Here a part of code:
type ide = string
type bi_operator =
Plus
|Minus
|Mul
|Div
|Eq
|LThan
|LEq
|And
|Or
type exp =
Var of ide
|Const of value
|Fun of ide * exp
|Not of exp
|BOp of exp * bi_operator * exp
|Let of ide * exp * exp
|If of exp * exp * exp
|FunApp of exp * exp
and value =
| Int of int
| Bool of bool
| Closure of env * string * exp
and env = (ide * value) list
The evaluation code:
let rec eval (evn,e) = match e with
| Const _ -> expToV(e)
| Var x -> lookup (x,evn)
| BOp (a,b,c) -> ( match ((eval(evn,a)),(eval(evn,c))) with
| (Int a, Int c) ->
( match b with
| Plus -> Int (a + c)
| Minus -> Int (a - c)
| Mul -> Int (a * c)
| Div -> Int (a / c)
| Eq -> Bool (a = c)
| LThan -> Bool (a < c)
| LEq -> Bool (a <= c)
| _ -> raise (MLFailure "Not a valid Int operator")
)
| (Bool a, Bool c) ->
( match b with
| Eq -> Bool (a = c)
| And -> Bool (a && c)
| Or -> Bool (a || c)
| _ -> raise (MLFailure "Not a valid Bool operator")
)
| _ -> raise (MLFailure "Bin arguments do not match"))

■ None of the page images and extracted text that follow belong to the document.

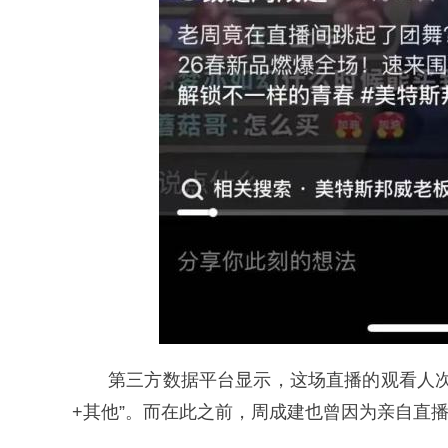
第三方数据平台显示，这场直播的观看人次超
+其他”。而在此之前，周成建也曾因为亲自直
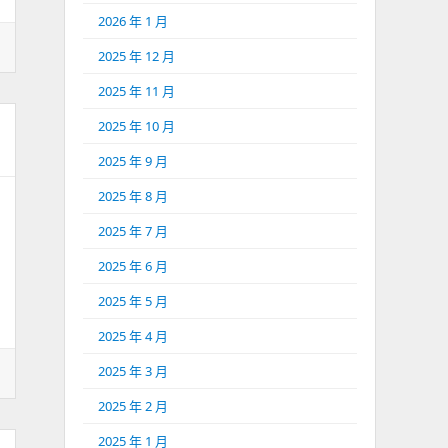
2026 年 1 月
2025 年 12 月
2025 年 11 月
2025 年 10 月
2025 年 9 月
2025 年 8 月
2025 年 7 月
2025 年 6 月
2025 年 5 月
2025 年 4 月
2025 年 3 月
2025 年 2 月
2025 年 1 月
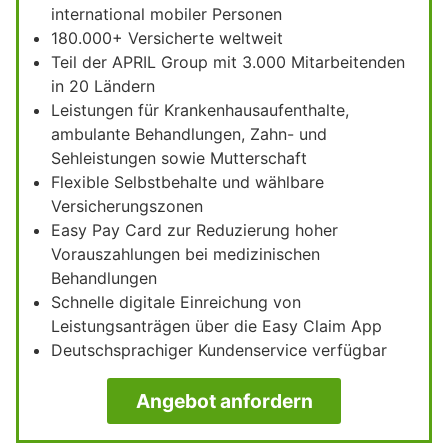
international mobiler Personen
180.000+ Versicherte weltweit
Teil der APRIL Group mit 3.000 Mitarbeitenden
in 20 Ländern
Leistungen für Krankenhausaufenthalte,
ambulante Behandlungen, Zahn- und
Sehleistungen sowie Mutterschaft
Flexible Selbstbehalte und wählbare
Versicherungszonen
Easy Pay Card zur Reduzierung hoher
Vorauszahlungen bei medizinischen
Behandlungen
Schnelle digitale Einreichung von
Leistungsanträgen über die Easy Claim App
Deutschsprachiger Kundenservice verfügbar
Angebot anfordern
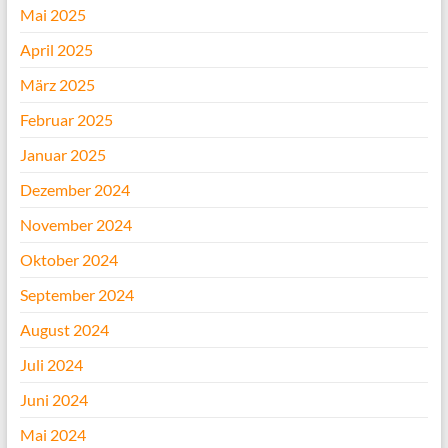
Mai 2025
April 2025
März 2025
Februar 2025
Januar 2025
Dezember 2024
November 2024
Oktober 2024
September 2024
August 2024
Juli 2024
Juni 2024
Mai 2024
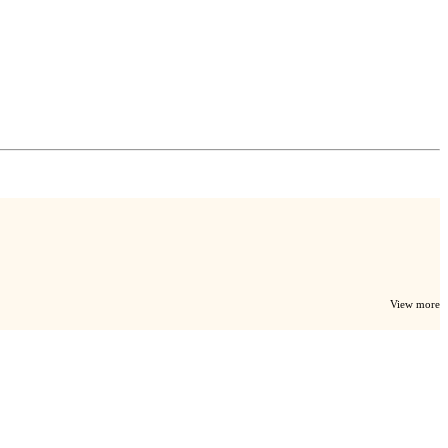
View more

| Fun (a,b) -> Closure (evn,a,b)
| Not (a) -> (match (eval(evn,a)) with
| (Bool a) -> if(a = false) then Bool(true) else Bool(false)
| _ -> raise (MLFailure "Bin arguments do not match"))
| Let (a,b,c) -> eval ( ((a,eval (evn,b))::evn) , c)
| If (a,b,c) -> if (eval (evn,a) = (Bool true)) then (eval (evn,b)) else (eval (evn,c))
| FunApp (a,b) -> (match eval (evn,a) with
| Closure (environment,funct,args) -> eval (((funct, eval (evn,b))::environment),args)
| _ -> raise (MLFailure "Bin arguments do not match"))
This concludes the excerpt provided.